View example on GitHub

In this example, we go through a Truss that serves a text-to-image model. We use Flux Schnell, which is one of the highest performing text-to-image models out there today.

Set up imports and torch settings

In this example, we use the Hugging Face diffusers library to build our text-to-image model.

model/model.py
import base64
import random
import logging
from io import BytesIO

import numpy as np
import torch
from diffusers import FluxPipeline
from PIL import Image

logging.basicConfig(level=logging.INFO)
MAX_SEED = np.iinfo(np.int32).max

Define the Model class and load function

In the load function of the Truss, we implement logic involved in downloading and setting up the model.
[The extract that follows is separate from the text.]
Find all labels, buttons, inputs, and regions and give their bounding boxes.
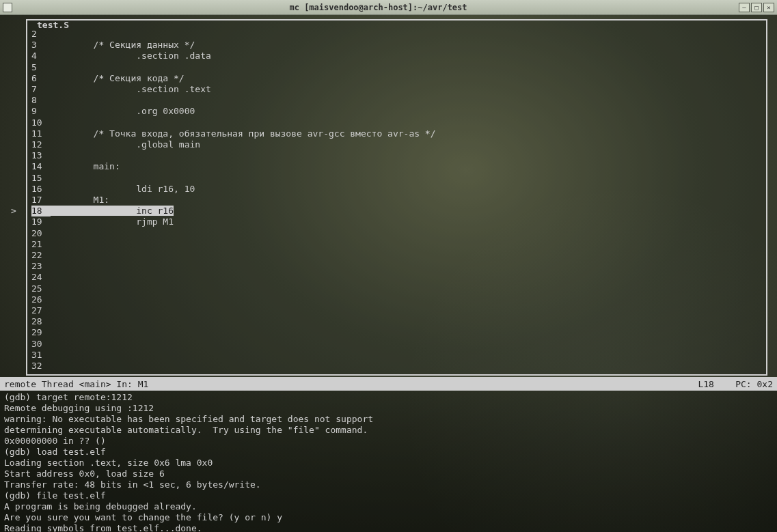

For this model, we use the FluxPipeline class in diffusers to instantiate our Flux pipeline, and configure a number of relevant parameters.

See the diffusers docs for details on all of these parameters.

model/model.py
class Model:
    def __init__(self, **kwargs):
        self.pipe = None
        self.repo_id = "black-forest-labs/FLUX.1-schnell"

    def load(self):
        self.pipe = FluxPipeline.from_pretrained(self.repo_id, torch_dtype=torch.bfloat16).to("cuda")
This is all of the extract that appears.